- [Problem details] Could you write out the listing below again, exactly?

- [Given data]

----

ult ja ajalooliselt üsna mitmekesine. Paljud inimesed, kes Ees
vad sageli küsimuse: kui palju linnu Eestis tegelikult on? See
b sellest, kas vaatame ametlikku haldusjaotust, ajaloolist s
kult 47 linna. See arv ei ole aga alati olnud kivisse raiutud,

----

- [Completed exercise]
ult ja ajalooliselt üsna mitmekesine. Paljud inimesed, kes Ees
vad sageli küsimuse: kui palju linnu Eestis tegelikult on? See
b sellest, kas vaatame ametlikku haldusjaotust, ajaloolist s
kult 47 linna. See arv ei ole aga alati olnud kivisse raiutud,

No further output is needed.